An historic marker at The Woodlands Cemetery (40th and Woodland) celebrates achievements of Alice Fisher and S. Lillian Clayton, two prominent historic figures in the field of Nursing, but tucked into a quiet corner nearby (N190-192 on the VA side of the cemetery) is another nursing figure with an SFDS connection and local roots who also deserves some recognition.
A 1978 history of the Philadelphia General Hospital (PGH) School of Nursing describes Mary Alice McLaughlin as “a tall woman, stately and immaculate in uniform…she possessed a combination of dignity, strength of purpose and total professionalism blended with patience, fairness, and compassion.” Today, she should be remembered for her efforts to improve nursing education in a time when few universities were interested, and hospitals – including PGH — operated nursing schools, mostly just to take advantage of the student labor.Dedicated to her vocation, it was said that Mary “never lost interest in her students’ welfare despite the terrible physical ordeals she suffered” in a long, ultimately fatal bout with breast cancer.
Mary received her diploma from Pennsylvania General Hospital in 1930 (the city’s public hospital, once part of Blockley Almshouse, which operated until 1977 on property now shared by HUP, CHOP, and the VA). A firm believer in continuing education for nurses, she became “the first student to register in the newly formed Department of Nursing Education at the University of Pennsylvania, receiving her Bachelor of Science degree in 1940.” For sixteen years, she worked as Assistant Director of Nursing Service at PGH, then Assistant Director in charge of Nursing Education, before becoming Director of the School of Nursing and Nursing Service from 1949 until her death at age 44.
Throughout her professional life, Mary labored to get nursing recognized as a serious career: “It was at her instigation that the first program in Pennsylvania to train Licensed Practical Nurses was begun.” In 1950, she pushed through a rigorous evaluation, so that the PGH School of Nursing achieved full academic accreditation with a curriculum centered around training nurses in effective patient care,teaching disease prevention and health education, and developing students’ “ability to adjust to all nursing situations.” In pediatric wards, student nurses learned ordinary child behavior expectations, as well as how to deal with “blindness and other specialized problems…” (the children’s department at PGH was equipped with top-of-the-line Isolettes – incubators piping pure oxygen to aid premature babies’ breathing. The archdiocesan St. Lucy School for the Blind would be founded across the street from SFDS in 1955 to fill an important need after it was realized that pure oxygen saved babies but had become a prime cause of childhood blindness!). Professional training also opened new horizons: a course on Professional Adjustments, “once intended to teach only professional courtesies,” was “redesigned to help seniors adjust to a career that could take them far away from friends and advisors.”

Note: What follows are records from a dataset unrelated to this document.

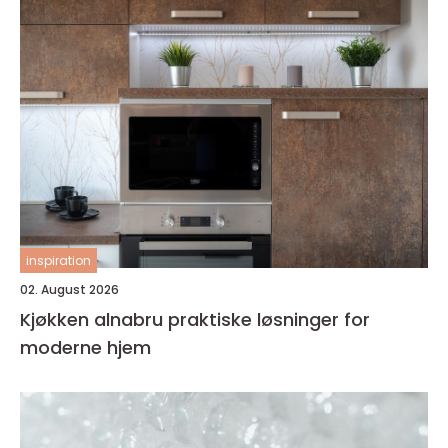
inspiration
02. August 2026
Kjøkken alnabru praktiske løsninger for
moderne hjem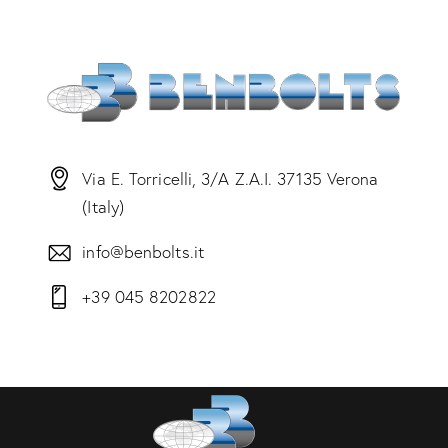
Via E. Torricelli, 3/A Z.A.I. 37135 Verona
(Italy)
info@benbolts.it
+39 045 8202822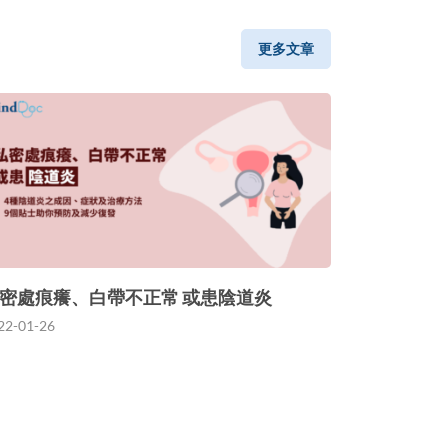
更多文章
密處痕癢、白帶不正常 或患陰道炎
22-01-26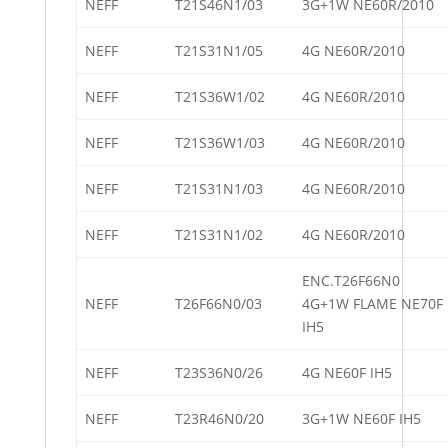
NEFF
T21S46N1/03
3G+1W NE60R/2010
NEFF
T21S31N1/05
4G NE60R/2010
NEFF
T21S36W1/02
4G NE60R/2010
NEFF
T21S36W1/03
4G NE60R/2010
NEFF
T21S31N1/03
4G NE60R/2010
NEFF
T21S31N1/02
4G NE60R/2010
ENC.T26F66N0
NEFF
T26F66N0/03
4G+1W FLAME NE70F
IH5
NEFF
T23S36N0/26
4G NE60F IH5
NEFF
T23R46N0/20
3G+1W NE60F IH5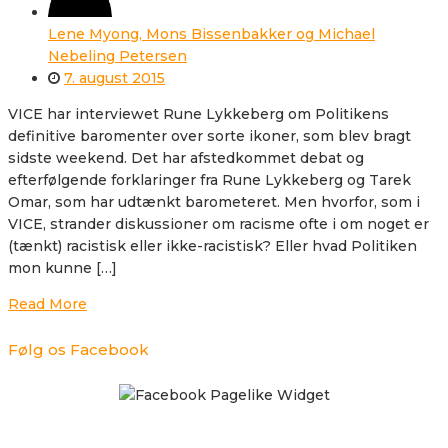
Lene Myong, Mons Bissenbakker og Michael
Nebeling Petersen
7. august 2015
VICE har interviewet Rune Lykkeberg om Politikens
definitive baromenter over sorte ikoner, som blev bragt
sidste weekend. Det har afstedkommet debat og
efterfølgende forklaringer fra Rune Lykkeberg og Tarek
Omar, som har udtænkt barometeret. Men hvorfor, som i
VICE, strander diskussioner om racisme ofte i om noget er
(tænkt) racistisk eller ikke-racistisk? Eller hvad Politiken
mon kunne […]
Read More
Følg os Facebook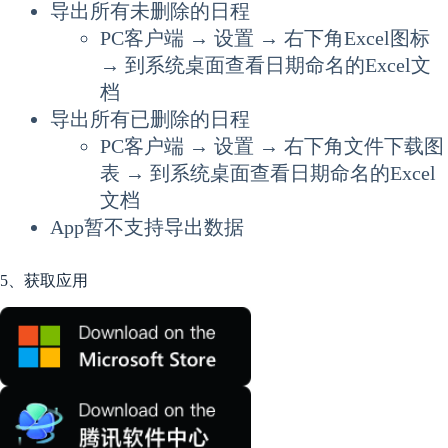
导出所有未删除的日程
PC客户端 → 设置 → 右下角Excel图标
→ 到系统桌面查看日期命名的Excel文
档
导出所有已删除的日程
PC客户端 → 设置 → 右下角文件下载图
表 → 到系统桌面查看日期命名的Excel
文档
App暂不支持导出数据
5、获取应用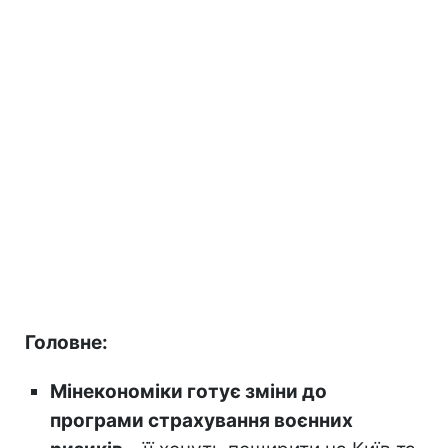
Головне:
Мінекономіки готує зміни до
програми страхування воєнних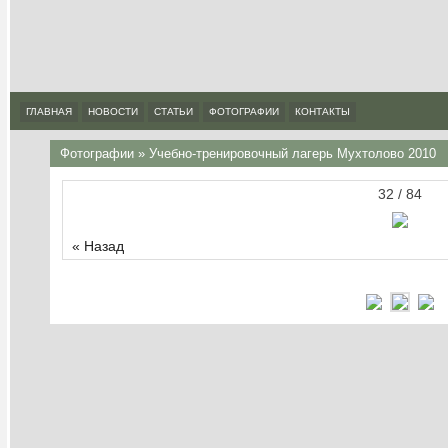
ГЛАВНАЯ
НОВОСТИ
СТАТЬИ
ФОТОГРАФИИ
КОНТАКТЫ
Фотографии
»
Учебно-тренировочный лагерь Мухтолово 2010
32 / 84
« Назад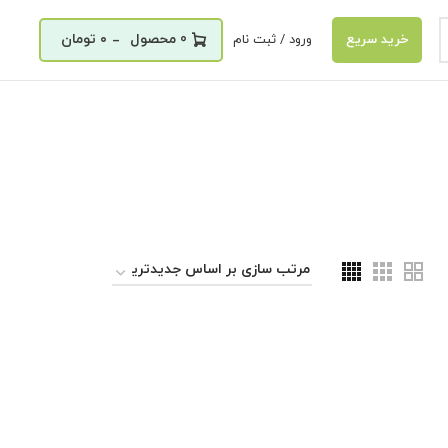
_
0
۰
تومان
ورود / ثبت نام
خرید سریع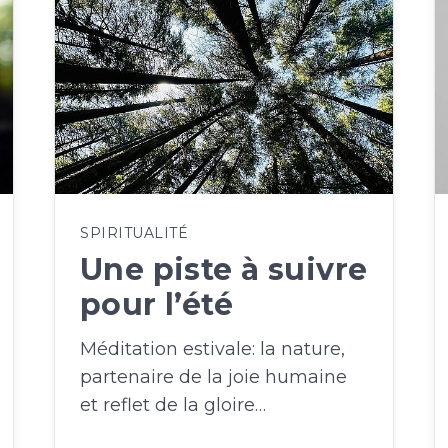
SPIRITUALITÉ
Une piste à suivre
pour l’été
Méditation estivale: la nature,
partenaire de la joie humaine
et reflet de la gloire…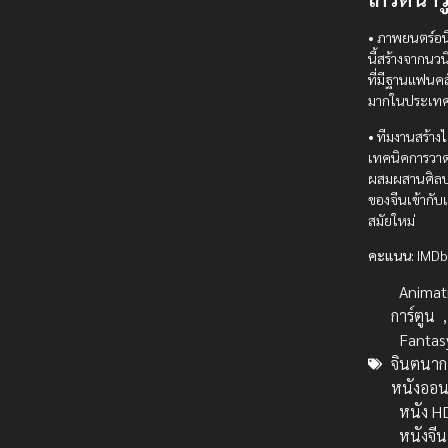
• ภาพยนตร์อนิ
นี้สร้างจากนวน
ที่มีฐานแฟนค
มากในประเทศ
• ทีมงานสร้างไ
เทคนิคการวาด
ผสมผสานศิลปะ
ของจีนเข้ากับ
สมัยใหม่
คะแนน:
IMDb
Animat
การ์ตูน
,
Fantas
จินตนาก
หนังออน
หนัง H
หนังจีน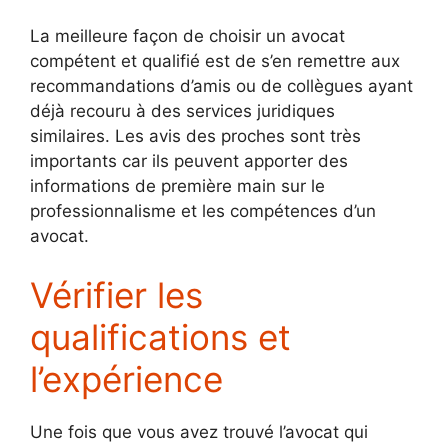
La meilleure façon de choisir un avocat
compétent et qualifié est de s’en remettre aux
recommandations d’amis ou de collègues ayant
déjà recouru à des services juridiques
similaires. Les avis des proches sont très
importants car ils peuvent apporter des
informations de première main sur le
professionnalisme et les compétences d’un
avocat.
Vérifier les
qualifications et
l’expérience
Une fois que vous avez trouvé l’avocat qui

In addition to improving nursing education, Mary worked to make studying at PGH more attractive: for years, she advocated with the hospital board so that “finally, in 1950, students again received a stipend of $15 monthly from the city – a practice that had been discontinued during the Depression years” and more scholarships were made available. She also “boosted student morale greatly by allowing seniors to go into white shoes and stockings. They must have felt they were almost full-fledged nurses!” and “interns and student nurses all joined in the fun of burning black shoes and stockings, or else draping them in rather surprising places around the hospital grounds, as soon as the intermediate year ended.” Seniors received special curfew privileges. As a sign of changing times, students were also “permitted a moderate amount of makeup and were allowed to wear shorts on the tennis court.”
Sadly, nursed through her last days “by those who loved and respected her.” Mary finally succumbed to her disease. She had attended All Saints Chapel at PGH, (which, incidentally, had its rectory at 3951 Baltimore Ave.), and also St. Francis de Sales with her mother, Mrs. Catherine McLaughlin, who lived at 4619 Chester Ave. She was buried at the Woodlands from St. Francis de Sales in 1954.